Kilka lat temu straciłam kontakt z trzema bliskimi mi osobami. Z Pierwszą - przez obopólne różnice w poglądach na kwestie wiary i religii; z Drugą - przez uniesienie się honorem o totalną bzdurę; z Trzecią - przez swoją niecierpliwość i jej niesłowność. Wszystkie tamte kobiety darzyłam ogromną sympatią i do tej pory ciepło o nich myślę, wspominając nasze spotkania, rozmowy i to, co przeszłyśmy razem.
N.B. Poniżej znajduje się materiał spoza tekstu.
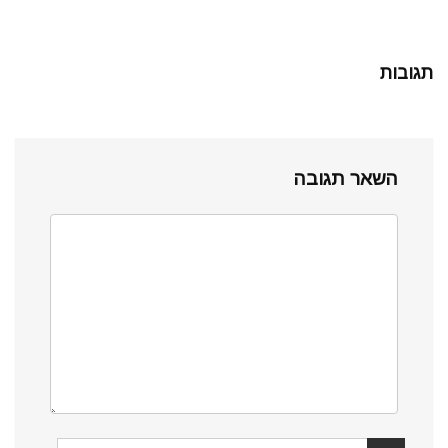
תגובות
השאר תגובה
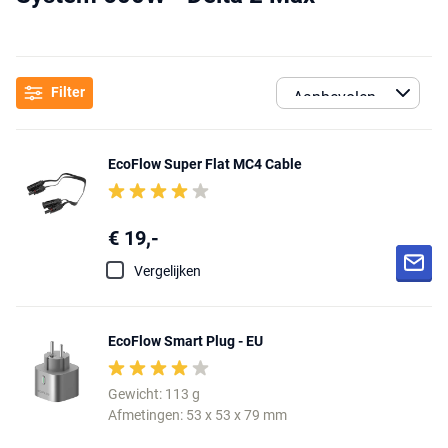
Filter
EcoFlow Super Flat MC4 Cable
€ 19,-
Vergelijken
EcoFlow Smart Plug - EU
Gewicht: 113 g
Afmetingen: 53 x 53 x 79 mm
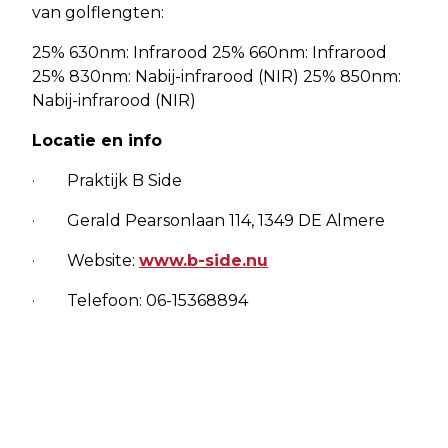
van golflengten:
25% 630nm: Infrarood 25% 660nm: Infrarood
25% 830nm: Nabij-infrarood (NIR) 25% 850nm:
Nabij-infrarood (NIR)
Locatie en info
· Praktijk B Side
· Gerald Pearsonlaan 114, 1349 DE Almere
· Website:
www.b-side.nu
· Telefoon: 06-15368894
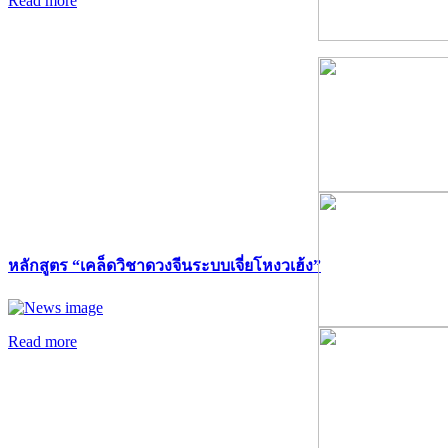
Read more
หลักสูตร “เคล็ดวิชาดวงจีนระบบเจี่ยโหงวเฮ้ง”
Read more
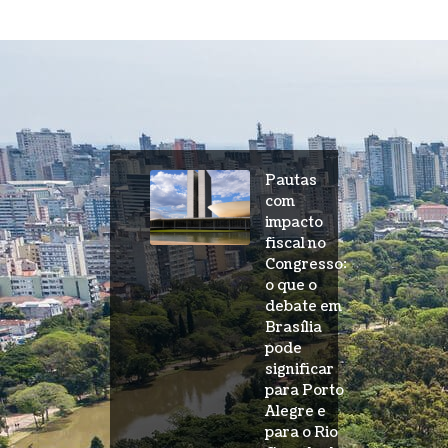
Pautas
com
impacto
fiscal no
Congresso:
o que o
debate em
Brasília
pode
significar
para Porto
Alegre e
para o Rio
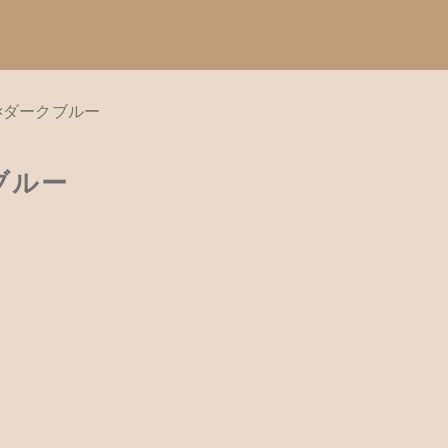
ーン×ダークブルー
Catego
す
子カテゴリ
クブルー
カテゴリーから
て
ハンドメイド
餌木キーホル
その他
木工アクセサ
在庫あり
セ
革製品
木工ペット用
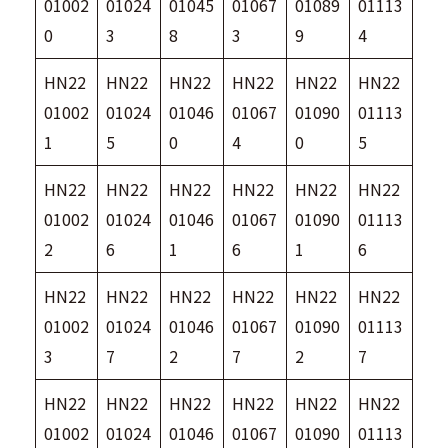
01002
01024
01045
01067
01089
01113
0
3
8
3
9
4
HN22
HN22
HN22
HN22
HN22
HN22
01002
01024
01046
01067
01090
01113
1
5
0
4
0
5
HN22
HN22
HN22
HN22
HN22
HN22
01002
01024
01046
01067
01090
01113
2
6
1
6
1
6
HN22
HN22
HN22
HN22
HN22
HN22
01002
01024
01046
01067
01090
01113
3
7
2
7
2
7
HN22
HN22
HN22
HN22
HN22
HN22
01002
01024
01046
01067
01090
01113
Jeszcze w trakcie zeszłorocznej terapii poczułam potrzebę odnowienia kontaktu z Drugą. Zostawiłam jej wiadomość na komunikatorze. Napisałam o swoich uczuciach, starając się jej nie oskarżać. Odpisała mi, że nie chce już tego kontaktu. Liczyłam się, że tak może być, aczkolwiek było mi przykro. Minęło kilka miesięcy i - ni stąd, ni zowąd - jej numer wyświetlił się na moim telefonie. Już chciałam odpłacić jej pięknym za nadobne, ale powstrzymałam się i zdecydowałam na wysłuchanie tego, co ma mi do powiedzenia. Rozmawiałyśmy dość długo i pożegnałyśmy się, mając nadzieję na powrót do miejsca, w którym nasze drogi się rozeszły. Druga mieszka w innym mieście, więc nie możemy się spotkać w cztery oczy, ale jesteśmy w stałym kontakcie - wczoraj do mnie zadzwoniła mówiąc, że się za mną stęskniła. Obie zawiniłyśmy w przeszłości, ale teraz też obie pracujemy, aby nie stracić tego, co mamy.

Dzisiaj napisałam mail do Trzeciej oraz SMS do Pierwszej - krótki, konkretny, ale wyrażający moją chęć na spotkanie i rozmowę o tym, co nas od siebie oddaliło. Nie wiem czy odpowiedzą, a jeśli tak - co napiszą. Jestem przygotowana zarówno na milczenie z ich strony, jak również na odrzucenie mojej, wyciągniętej do nich, ręki. Nie ukrywam, że w skrytości ducha czekam na pozytywny odbiór moich słów. Co będzie? Czas pokaże, a ja na pewno nie omieszkam wspomnieć o tym w jakimś poście.